I had a boss called Gary Gentry when I was at Anatec. He was my mentor. He took me under his wing and showed me around. He taught me a couple of points -- one is trust, but don't trust. Trust enough of your team that you can delegate, but don't trust blindly or they can take you for a ride. And the second is believe in people. We are a service business so we have to believe in people.

3. What are the biggest challenges facing CFOs today?

Definitely the economy. Especially in our business, it is [dealing with] growing costs in different areas like health care. Basically the margins are coming down because of the competition, so we really need to be on our "A" game to cut costs and to make sure we are going to be [financially] healthy. Fortunately, we've been very healthy in the last two years and we've never had red years in Synergy's history. We also were able to invest. We were ahead of the curve. We very cautiously spent money.

4. What is a good day at work like for you?

A good day of work is when we can provide better service for our customers, and when our people have a productive day and a no-down-time kind of day -- that makes me smile. We're very technology-focused even though we're not a technology company. I am delighted when we can say we saved some money for our customers and that we gave them what they wanted.

5. How would you characterize your management style?

I would say I lead by example and lead the way. I'm a very compassionate man -- my primary goal is always about the good of the company, so I try to teach my same philosophy to my management team. The second thing is I'm very open, I try to take everybody's input, but the final decision is with me. Everyone has a lot to offer -- my primary motivation is multiplication, not subtraction.

6. What strengths/qualities do you look for in job candidates?

I've done quite a few interviews over the 15 years and hired a lot of people. I like to see their body language, how confident they are and how are they answering. I see how they handle the interviews and based on that I make notes. Some can be vague but others give a lot of information about their experiences. I see their passion in how they answer questions.

7. What are some of your favorite interview questions or techniques to elicit information to determine whether a candidate will be successful at your company and what sort of answers send up red flags for you and make you think a job candidate wouldn't be a good fit?

I generally start with the technical questions depending on the expertise we are hiring in and then go into their personal life a little bit. I ask, "How would you deal with this situation and what are your hobbies?" What gives me a red flag is that some people just become blank. I just want to see how sharp they are in answering those questions. When they start becoming vague and they start becoming a little philosophical then I know we are going down the wrong path.

8. What is it about your current job, at this particular company, that sets it apart from other jobs?

One thing is our dedicated focus on customers -- our quality and our customer service stand out over our competition. That's where we excel. That is what motivates me, given the challenges and trying to resolve those challenges in the right way that benefits our customers. I really mean it when I say that the customer is number one for us in our focus.

Our goal has always been that we provide solutions not just based on technology but on the needs of the customers.

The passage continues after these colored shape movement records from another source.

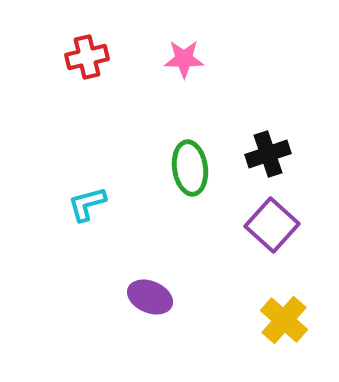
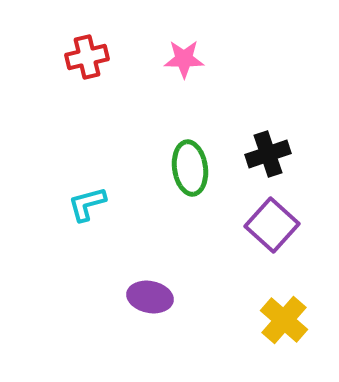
purple ellipse: rotated 12 degrees counterclockwise
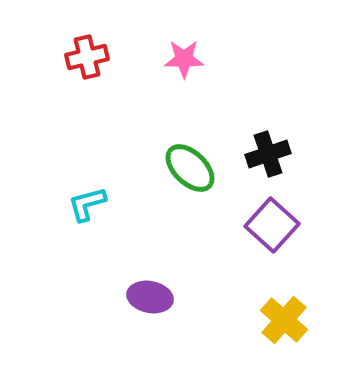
green ellipse: rotated 38 degrees counterclockwise
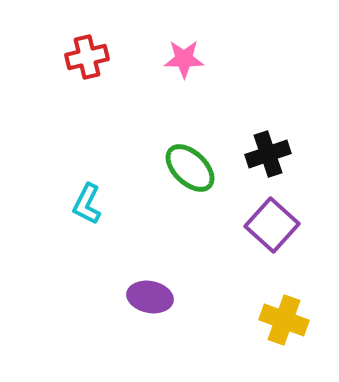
cyan L-shape: rotated 48 degrees counterclockwise
yellow cross: rotated 21 degrees counterclockwise
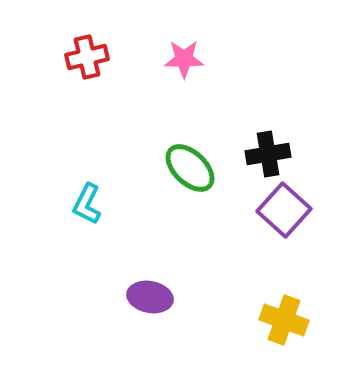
black cross: rotated 9 degrees clockwise
purple square: moved 12 px right, 15 px up
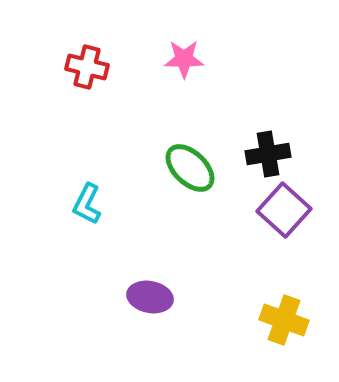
red cross: moved 10 px down; rotated 27 degrees clockwise
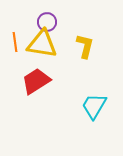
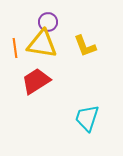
purple circle: moved 1 px right
orange line: moved 6 px down
yellow L-shape: rotated 145 degrees clockwise
cyan trapezoid: moved 7 px left, 12 px down; rotated 12 degrees counterclockwise
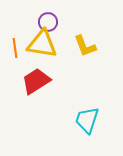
cyan trapezoid: moved 2 px down
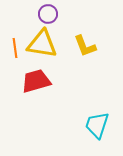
purple circle: moved 8 px up
red trapezoid: rotated 16 degrees clockwise
cyan trapezoid: moved 10 px right, 5 px down
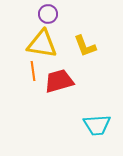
orange line: moved 18 px right, 23 px down
red trapezoid: moved 23 px right
cyan trapezoid: rotated 112 degrees counterclockwise
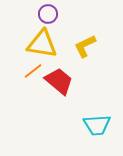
yellow L-shape: rotated 85 degrees clockwise
orange line: rotated 60 degrees clockwise
red trapezoid: rotated 56 degrees clockwise
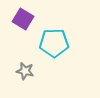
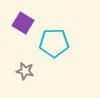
purple square: moved 4 px down
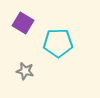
cyan pentagon: moved 4 px right
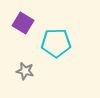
cyan pentagon: moved 2 px left
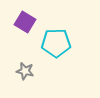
purple square: moved 2 px right, 1 px up
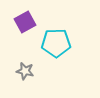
purple square: rotated 30 degrees clockwise
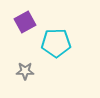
gray star: rotated 12 degrees counterclockwise
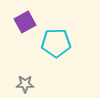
gray star: moved 13 px down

9. What do you do to unwind from a hectic day?

I do a few things. One is that I'm a big golfer, so I play golf in the summer. We have a short season [in Michigan], so we try to do that as much as possible. The second thing is I do meditation. I've been doing meditation for the last 20 years. It calms me down. I have two wonderful kids and my wife and I spend time with them, so family life is very important, to spend time with them.

10. If you weren't doing this job, what would you be doing?

I would say I would probably be working for some technology company doing god knows what -- maybe at a CIO level. I really love what we're doing, the company, and I think that maybe it's in my blood. ... We take some risks, but the rewards are beneficial too.